=== Problem to work on ===
Exactly reproduce each entry, leaving out nothing.

=== Data provided ===
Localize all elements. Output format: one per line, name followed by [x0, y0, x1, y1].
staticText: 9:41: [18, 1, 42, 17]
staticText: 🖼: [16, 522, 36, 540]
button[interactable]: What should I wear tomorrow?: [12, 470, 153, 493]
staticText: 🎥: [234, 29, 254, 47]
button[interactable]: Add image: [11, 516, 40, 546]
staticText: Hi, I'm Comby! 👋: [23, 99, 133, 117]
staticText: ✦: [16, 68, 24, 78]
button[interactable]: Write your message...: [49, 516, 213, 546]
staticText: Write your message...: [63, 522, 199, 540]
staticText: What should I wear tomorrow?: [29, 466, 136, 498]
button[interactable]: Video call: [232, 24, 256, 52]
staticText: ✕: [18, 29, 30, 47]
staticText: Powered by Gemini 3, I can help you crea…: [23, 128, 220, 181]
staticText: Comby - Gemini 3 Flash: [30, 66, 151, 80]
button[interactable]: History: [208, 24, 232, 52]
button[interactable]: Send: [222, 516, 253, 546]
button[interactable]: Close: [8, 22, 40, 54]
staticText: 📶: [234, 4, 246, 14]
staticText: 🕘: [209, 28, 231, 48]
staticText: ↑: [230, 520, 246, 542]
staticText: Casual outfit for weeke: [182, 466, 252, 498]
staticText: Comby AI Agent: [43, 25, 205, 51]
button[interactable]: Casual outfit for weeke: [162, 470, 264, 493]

=== Response ===
Localize all elements. Output format: one per line, name followed by [x0, y0, x1, y1].
staticText: 9:41: [18, 1, 42, 17]
staticText: 🖼: [16, 522, 36, 540]
button[interactable]: What should I wear tomorrow?: [12, 470, 153, 493]
staticText: 🎥: [234, 29, 254, 47]
button[interactable]: Add image: [11, 516, 40, 546]
staticText: Hi, I'm Comby! 👋: [23, 99, 133, 117]
staticText: ✦: [16, 68, 24, 78]
button[interactable]: Write your message...: [49, 516, 213, 546]
staticText: Write your message...: [63, 522, 199, 540]
staticText: What should I wear tomorrow?: [29, 466, 136, 498]
button[interactable]: Video call: [232, 24, 256, 52]
staticText: ✕: [18, 29, 30, 47]
staticText: Powered by Gemini 3, I can help you crea…: [23, 128, 220, 181]
staticText: Comby - Gemini 3 Flash: [30, 66, 151, 80]
button[interactable]: History: [208, 24, 232, 52]
button[interactable]: Send: [222, 516, 253, 546]
button[interactable]: Close: [8, 22, 40, 54]
staticText: 📶: [234, 4, 246, 14]
staticText: 🕘: [209, 28, 231, 48]
staticText: ↑: [230, 520, 246, 542]
staticText: Casual outfit for weeke: [182, 466, 252, 498]
staticText: Comby AI Agent: [43, 25, 205, 51]
button[interactable]: Casual outfit for weeke: [162, 470, 264, 493]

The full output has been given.